Ruba tutto con gli occhi. Sarà bello guardarli, al tuo ritorno. e buona fortuna.

r. said...

penso ci tutto abbia un senso; non la miseria e la disperazione. però non è un caso che proprio tu sia lì. è dura ali, ma stai facendo qualcosa di concreto ed importante, e questo non possono dirlo tutti (me compresa). tieni duro!

Manu said...

Wow...leggendo il tuo post ho capito che non è per niente facile!
Un po me lo ero immaginato ma non proprio così.
Vivi al massimo questa esperienza perchè non è da tutti i giorni capire quanto siamo fortunati!

Roxy said...

Grazie Alice.
Ho letto queste frasi e le ho immaginate raccontate dalla brillantezza dei tuoi occhi.

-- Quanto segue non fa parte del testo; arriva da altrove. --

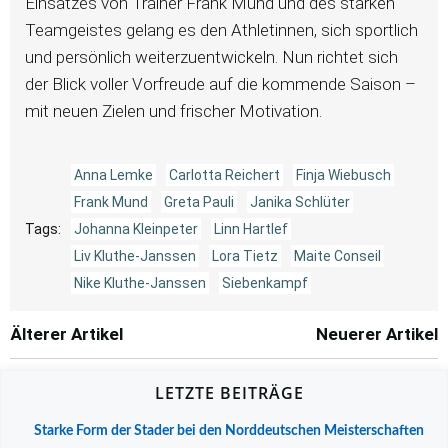
Einsatzes von Trainer Frank Mund und des starken
Teamgeistes gelang es den Athletinnen, sich sportlich
und persönlich weiterzuentwickeln. Nun richtet sich
der Blick voller Vorfreude auf die kommende Saison –
mit neuen Zielen und frischer Motivation.
Anna Lemke
Carlotta Reichert
Finja Wiebusch
Frank Mund
Greta Pauli
Janika Schlüter
Tags:
Johanna Kleinpeter
Linn Hartlef
Liv Kluthe-Janssen
Lora Tietz
Maite Conseil
Nike Kluthe-Janssen
Siebenkampf
Post
Post
Älterer Artikel
Neuerer Artikel
navigation
navigation
LETZTE BEITRÄGE
Starke Form der Stader bei den Norddeutschen Meisterschaften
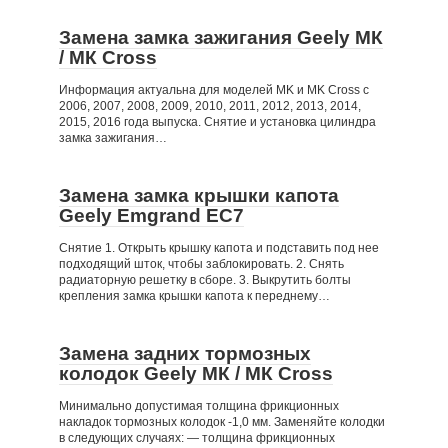
Замена замка зажигания Geely МК
/ МК Cross
Информация актуальна для моделей MK и MK Cross с
2006, 2007, 2008, 2009, 2010, 2011, 2012, 2013, 2014,
2015, 2016 года выпуска. Снятие и установка цилиндра
замка зажигания…
Замена замка крышки капота
Geely Emgrand EC7
Снятие 1. Открыть крышку капота и подставить под нее
подходящий шток, чтобы заблокировать. 2. Снять
радиаторную решетку в сборе. 3. Выкрутить болты
крепления замка крышки капота к переднему…
Замена задних тормозных
колодок Geely МК / МК Cross
Минимально допустимая толщина фрикционных
накладок тормозных колодок -1,0 мм. Заменяйте колодки
в следующих случаях: — толщина фрикционных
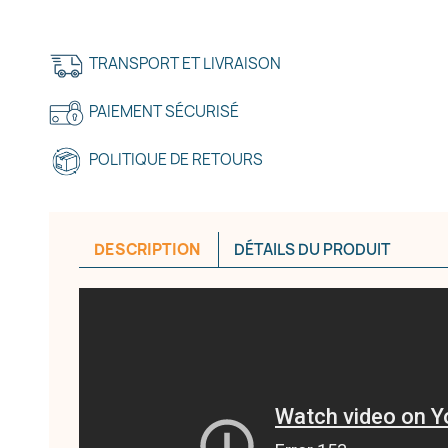
TRANSPORT ET LIVRAISON
réer une liste d'envies
PAIEMENT SÉCURISÉ
POLITIQUE DE RETOURS
e la liste d'envies
DESCRIPTION
DÉTAILS DU PRODUIT
Annuler
Créer une liste d'envies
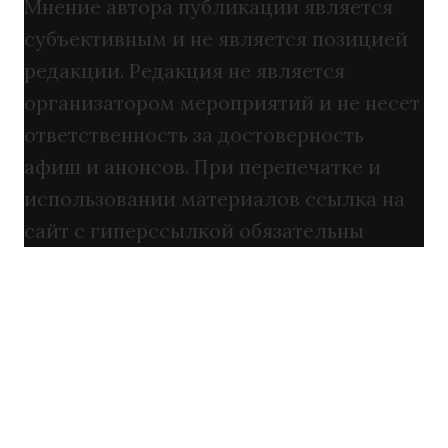
Мнение автора публикации является
субъективным и не является позицией
редакции. Редакция не является
организатором мероприятий и не несет
ответственность за достоверность
афиш и анонсов. При перепечатке и
использовании материалов ссылка на
сайт с гиперссылкой обязательны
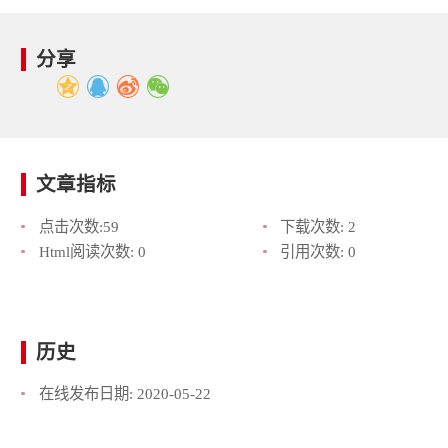
分享
文章指标
点击次数:
59
下载次数:
2
Html阅读次数:
0
引用次数:
0
历史
在线发布日期:
2020-05-22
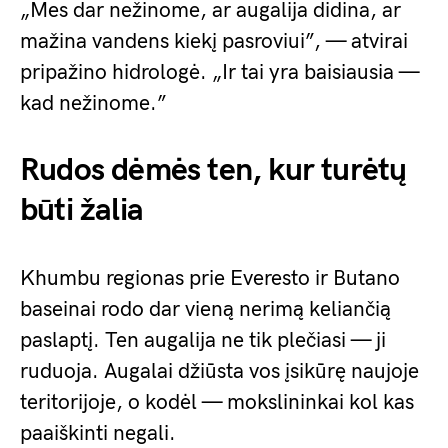
„Mes dar nežinome, ar augalija didina, ar
mažina vandens kiekį pasroviui”, — atvirai
pripažino hidrologė. „Ir tai yra baisiausia —
kad nežinome.”
Rudos dėmės ten, kur turėtų
būti žalia
Khumbu regionas prie Everesto ir Butano
baseinai rodo dar vieną nerimą keliančią
paslaptį. Ten augalija ne tik plečiasi — ji
ruduoja. Augalai džiūsta vos įsikūrę naujoje
teritorijoje, o kodėl — mokslininkai kol kas
paaiškinti negali.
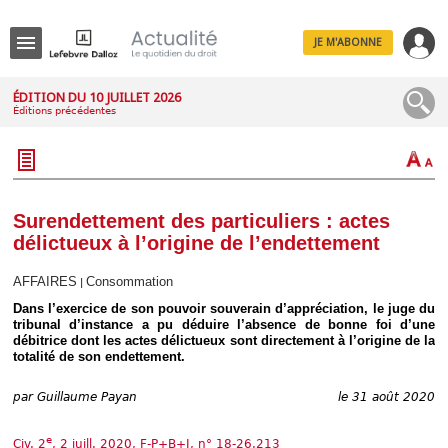
JE M'ABONNE
Menu
ÉDITION DU 10 JUILLET 2026
Éditions précédentes
R
e
c
h
e
r
c
Surendettement des particuliers : actes
h
délictueux à l’origine de l’endettement
e
AFFAIRES
Consommation
|
Dans l’exercice de son pouvoir souverain d’appréciation, le juge du
tribunal d’instance a pu déduire l’absence de bonne foi d’une
Déplier
débitrice dont les actes délictueux sont directement à l’origine de la
Administratif
totalité de son endettement.
Déplier
Affaires
par
Guillaume Payan
le 31 août 2020
Déplier
Civil
e
Civ. 2
, 2 juill. 2020, F-P+B+I, n° 18-26.213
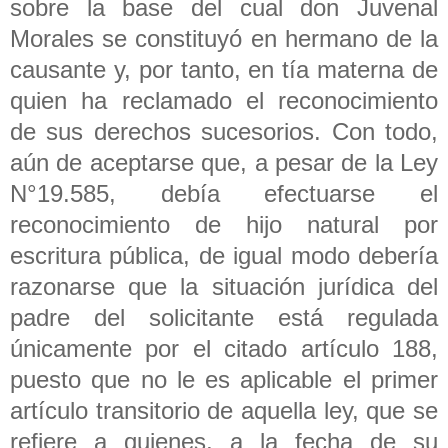
sobre la base del cual don Juvenal
Morales se constituyó en hermano de la
causante y, por tanto, en tía materna de
quien ha reclamado el reconocimiento
de sus derechos sucesorios. Con todo,
aún de aceptarse que, a pesar de la Ley
N°19.585, debía efectuarse el
reconocimiento de hijo natural por
escritura pública, de igual modo debería
razonarse que la situación jurídica del
padre del solicitante está regulada
únicamente por el citado artículo 188,
puesto que no le es aplicable el primer
artículo transitorio de aquella ley, que se
refiere a quienes, a la fecha de su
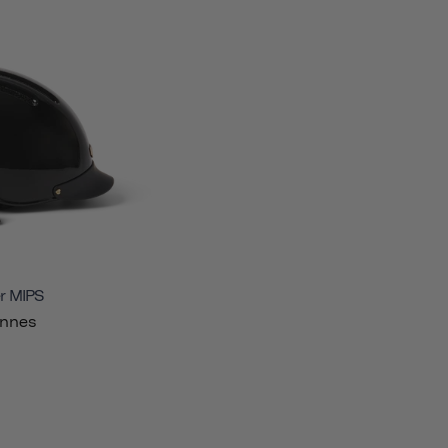
r MIPS
onnes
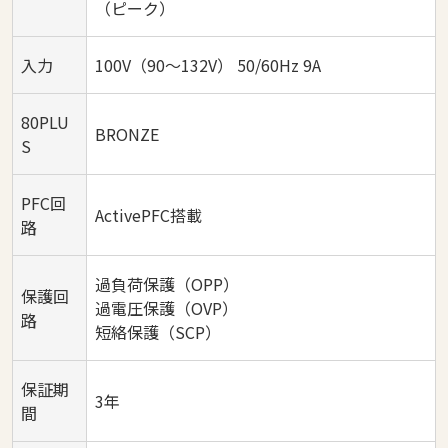
（ピーク）
入力
100V（90～132V） 50/60Hz 9A
80PLU
BRONZE
S
PFC回
ActivePFC搭載
路
過負荷保護（OPP）
保護回
過電圧保護（OVP）
路
短絡保護（SCP）
保証期
3年
間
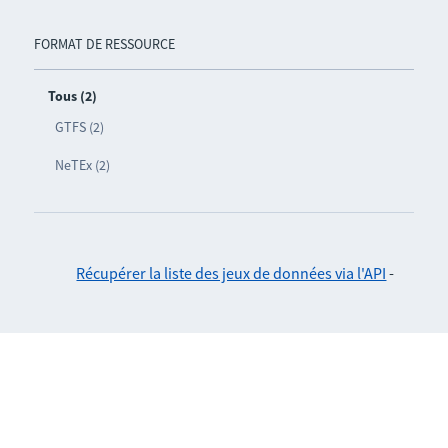
FORMAT DE RESSOURCE
Tous (2)
GTFS (2)
NeTEx (2)
Récupérer la liste des jeux de données via l'API
-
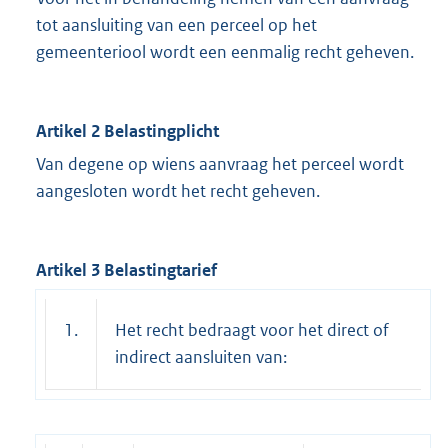
tot aansluiting van een perceel op het
gemeenteriool wordt een eenmalig recht geheven.
Artikel 2 Belastingplicht
Van degene op wiens aanvraag het perceel wordt
aangesloten wordt het recht geheven.
Artikel 3 Belastingtarief
1.
Het recht bedraagt voor het direct of
indirect aansluiten van:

Ti abbraccio.

Unknown said...

Ciao Ali!
Ho letto il post e cercavo di vedere quello che vedi attraverso i tuoi occhi. Fissaresti per ore quel panorama che vedi dalla finestra del tuo palazzo, ma devi fare il tuo lavoro, devi mettere grinta, stringere i denti, perchè grazie anche a te, piano piano, tutto quello che vedi, deve scomparire, in qualcosa di meglio, in qualcosa di bello!

VAI ALI, NOI TI SIAMO ACCANTO COL CUORE

;)

Irene said...

questo post ci ha scombussolati tutti Ali...
provo ad immaginare cosa senti quando chiudi gli occhi prima di addormentarti.
Forse un misto di rabbia, paura, malinconia e smarrimento. Ma allo stesso tempo credo tu sappia dentro di te che non avrebbe senso essere in nessun altro posto se non lì.